Романтизм войны, которому легко поддается и современная молодежь, есть самый отвратительный романтизм, так как он связан с убийством, и притом не имеющий никаких оснований. Современная война есть страшная проза, а не поэзия, и в ней преобладает беспросветная обыденность. Если войны прежних веков связаны были с личной храбростью, то это совершенно неприменимо к современным тоталитарным войнам. Так же как в современном государстве обнажается культ грубой силы и демониакальная воля к могуществу, так и в современной войне обнажается демониакальная мировая бойня, в грандиозных размерах истребляющая человечество и цивилизацию. Прежние войны были локализованы и ограничены. Современная война тоталитарна и абсолютна, как тоталитарными и абсолютными хотят быть современные государства.
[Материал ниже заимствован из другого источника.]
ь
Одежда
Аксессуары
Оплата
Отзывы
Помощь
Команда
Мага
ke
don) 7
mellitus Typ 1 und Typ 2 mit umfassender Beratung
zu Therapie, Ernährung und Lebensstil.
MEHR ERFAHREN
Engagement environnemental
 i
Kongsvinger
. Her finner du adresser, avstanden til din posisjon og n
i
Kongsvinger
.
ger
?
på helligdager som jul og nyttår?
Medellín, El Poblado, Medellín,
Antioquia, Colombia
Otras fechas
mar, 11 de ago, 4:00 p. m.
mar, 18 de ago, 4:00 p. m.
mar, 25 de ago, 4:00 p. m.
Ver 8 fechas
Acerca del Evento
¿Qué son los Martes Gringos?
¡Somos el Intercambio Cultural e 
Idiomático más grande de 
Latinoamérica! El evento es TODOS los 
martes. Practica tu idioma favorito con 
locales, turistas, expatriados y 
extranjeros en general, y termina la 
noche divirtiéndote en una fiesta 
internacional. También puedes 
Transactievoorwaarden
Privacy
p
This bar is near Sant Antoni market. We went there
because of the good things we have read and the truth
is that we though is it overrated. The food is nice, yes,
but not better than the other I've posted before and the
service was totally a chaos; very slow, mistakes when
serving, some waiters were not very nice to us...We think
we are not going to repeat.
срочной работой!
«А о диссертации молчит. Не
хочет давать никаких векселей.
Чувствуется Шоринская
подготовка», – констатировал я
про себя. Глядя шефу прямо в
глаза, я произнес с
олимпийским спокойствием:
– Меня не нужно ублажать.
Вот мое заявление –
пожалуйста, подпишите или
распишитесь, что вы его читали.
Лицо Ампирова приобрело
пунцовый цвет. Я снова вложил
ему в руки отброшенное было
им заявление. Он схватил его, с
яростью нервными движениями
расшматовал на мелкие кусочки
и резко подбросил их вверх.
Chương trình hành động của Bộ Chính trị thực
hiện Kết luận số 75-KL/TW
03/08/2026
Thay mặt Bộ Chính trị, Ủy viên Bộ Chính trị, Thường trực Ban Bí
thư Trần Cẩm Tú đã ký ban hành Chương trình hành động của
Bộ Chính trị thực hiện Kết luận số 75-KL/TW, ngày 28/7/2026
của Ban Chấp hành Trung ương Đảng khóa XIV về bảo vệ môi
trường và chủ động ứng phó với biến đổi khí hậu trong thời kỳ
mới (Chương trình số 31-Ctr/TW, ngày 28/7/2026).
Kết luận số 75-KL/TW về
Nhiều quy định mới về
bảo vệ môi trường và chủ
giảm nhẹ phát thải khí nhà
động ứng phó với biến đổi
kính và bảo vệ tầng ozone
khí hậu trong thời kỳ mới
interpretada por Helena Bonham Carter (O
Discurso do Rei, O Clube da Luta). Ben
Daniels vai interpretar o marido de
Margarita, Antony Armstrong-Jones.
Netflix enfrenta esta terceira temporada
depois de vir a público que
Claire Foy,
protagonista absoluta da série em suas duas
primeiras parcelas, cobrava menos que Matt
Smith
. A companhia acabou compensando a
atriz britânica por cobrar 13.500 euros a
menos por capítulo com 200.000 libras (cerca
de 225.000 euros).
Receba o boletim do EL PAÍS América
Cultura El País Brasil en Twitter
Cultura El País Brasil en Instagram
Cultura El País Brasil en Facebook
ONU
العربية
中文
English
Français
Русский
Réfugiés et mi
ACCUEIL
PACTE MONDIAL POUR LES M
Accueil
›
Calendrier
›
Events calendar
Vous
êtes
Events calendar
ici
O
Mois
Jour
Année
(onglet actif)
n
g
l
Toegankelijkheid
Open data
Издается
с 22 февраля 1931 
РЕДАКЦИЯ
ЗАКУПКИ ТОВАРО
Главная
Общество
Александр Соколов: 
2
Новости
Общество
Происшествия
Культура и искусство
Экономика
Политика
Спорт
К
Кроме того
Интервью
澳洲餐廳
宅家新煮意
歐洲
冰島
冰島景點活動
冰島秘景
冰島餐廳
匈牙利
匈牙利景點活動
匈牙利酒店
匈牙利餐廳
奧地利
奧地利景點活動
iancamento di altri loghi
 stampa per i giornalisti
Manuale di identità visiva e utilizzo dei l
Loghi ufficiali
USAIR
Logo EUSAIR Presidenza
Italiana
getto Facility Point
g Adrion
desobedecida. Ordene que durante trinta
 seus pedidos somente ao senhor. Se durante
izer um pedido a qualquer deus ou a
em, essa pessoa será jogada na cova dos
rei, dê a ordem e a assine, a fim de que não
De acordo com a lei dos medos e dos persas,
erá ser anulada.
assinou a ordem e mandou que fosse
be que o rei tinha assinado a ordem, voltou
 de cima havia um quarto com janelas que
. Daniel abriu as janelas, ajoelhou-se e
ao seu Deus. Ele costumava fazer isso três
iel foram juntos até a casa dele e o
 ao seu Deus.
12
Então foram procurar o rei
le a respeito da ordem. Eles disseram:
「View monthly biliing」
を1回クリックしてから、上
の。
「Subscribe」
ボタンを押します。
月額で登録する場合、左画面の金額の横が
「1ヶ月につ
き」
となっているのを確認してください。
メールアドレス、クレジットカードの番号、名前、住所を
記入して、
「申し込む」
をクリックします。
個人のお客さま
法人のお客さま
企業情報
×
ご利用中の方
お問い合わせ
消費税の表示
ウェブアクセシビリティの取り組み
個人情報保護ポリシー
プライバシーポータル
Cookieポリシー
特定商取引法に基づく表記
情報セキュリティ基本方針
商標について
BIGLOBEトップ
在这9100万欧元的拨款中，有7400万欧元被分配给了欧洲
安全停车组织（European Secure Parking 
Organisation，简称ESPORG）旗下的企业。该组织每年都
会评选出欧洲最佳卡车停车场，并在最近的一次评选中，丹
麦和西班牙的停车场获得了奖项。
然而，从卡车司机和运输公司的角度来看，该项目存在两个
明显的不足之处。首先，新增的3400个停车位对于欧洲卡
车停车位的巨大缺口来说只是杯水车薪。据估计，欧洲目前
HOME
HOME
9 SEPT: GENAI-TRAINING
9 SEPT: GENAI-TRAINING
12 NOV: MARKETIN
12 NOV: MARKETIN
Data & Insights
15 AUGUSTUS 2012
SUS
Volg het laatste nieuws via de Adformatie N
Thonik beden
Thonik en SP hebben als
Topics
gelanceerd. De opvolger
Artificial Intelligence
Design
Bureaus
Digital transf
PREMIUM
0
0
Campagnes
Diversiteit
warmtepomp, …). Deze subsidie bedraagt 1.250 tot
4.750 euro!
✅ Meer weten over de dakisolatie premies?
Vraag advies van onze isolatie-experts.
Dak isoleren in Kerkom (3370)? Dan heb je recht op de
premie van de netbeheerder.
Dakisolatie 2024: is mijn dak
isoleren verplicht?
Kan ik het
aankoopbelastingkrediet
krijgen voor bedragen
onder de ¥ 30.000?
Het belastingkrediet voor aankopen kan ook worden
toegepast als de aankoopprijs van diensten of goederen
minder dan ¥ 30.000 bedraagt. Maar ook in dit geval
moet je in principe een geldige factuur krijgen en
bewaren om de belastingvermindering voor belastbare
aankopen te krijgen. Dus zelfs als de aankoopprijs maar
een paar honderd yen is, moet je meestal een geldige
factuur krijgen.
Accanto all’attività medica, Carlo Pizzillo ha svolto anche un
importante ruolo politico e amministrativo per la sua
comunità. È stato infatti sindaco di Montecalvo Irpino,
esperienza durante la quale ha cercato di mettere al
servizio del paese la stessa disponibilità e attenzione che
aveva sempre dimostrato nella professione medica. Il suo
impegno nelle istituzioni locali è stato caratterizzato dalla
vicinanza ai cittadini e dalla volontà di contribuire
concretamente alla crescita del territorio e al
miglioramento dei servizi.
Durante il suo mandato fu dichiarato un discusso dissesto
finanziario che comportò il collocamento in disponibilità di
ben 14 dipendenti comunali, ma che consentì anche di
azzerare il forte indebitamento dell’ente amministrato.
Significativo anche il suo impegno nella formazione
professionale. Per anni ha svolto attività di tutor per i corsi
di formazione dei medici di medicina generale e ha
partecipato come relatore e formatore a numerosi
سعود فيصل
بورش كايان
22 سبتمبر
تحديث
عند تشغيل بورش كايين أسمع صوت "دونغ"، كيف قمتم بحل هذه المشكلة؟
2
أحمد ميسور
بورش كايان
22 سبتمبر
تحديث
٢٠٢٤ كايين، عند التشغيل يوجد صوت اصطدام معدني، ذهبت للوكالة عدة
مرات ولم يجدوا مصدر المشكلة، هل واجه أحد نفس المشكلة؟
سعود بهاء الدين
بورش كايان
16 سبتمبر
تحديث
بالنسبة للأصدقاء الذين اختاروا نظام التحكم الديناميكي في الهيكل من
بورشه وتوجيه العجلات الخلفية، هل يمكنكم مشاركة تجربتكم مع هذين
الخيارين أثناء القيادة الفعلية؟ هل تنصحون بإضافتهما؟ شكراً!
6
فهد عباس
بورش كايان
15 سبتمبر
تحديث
Смешно говорить о военных доблестях в современных химических войнах, истребляющих мирное население. Скоро даже войско не будет иметь никакого значения. Война совершенно механизирована и индустриализирована, она находится в соответствии с характером современной цивилизации. При этом техника войны такова, что вряд ли даже могут быть победители, все окажутся побежденными и уничтоженными. В руки людей, одержимых волей к могуществу, соблазненных ложными ценностями, попадают страшные орудия, по сравнению с которыми прежние орудия были детскими игрушками. И судьба человечества делается целиком зависящей от духовного переворота, от морального состояния людей. Банда разбойников всегда делает резкое различие между отношением к своему кругу и находящимся вне его, к этим кругам применяется разная мораль. В этом государства, ведущие войны, очень походят на

[94]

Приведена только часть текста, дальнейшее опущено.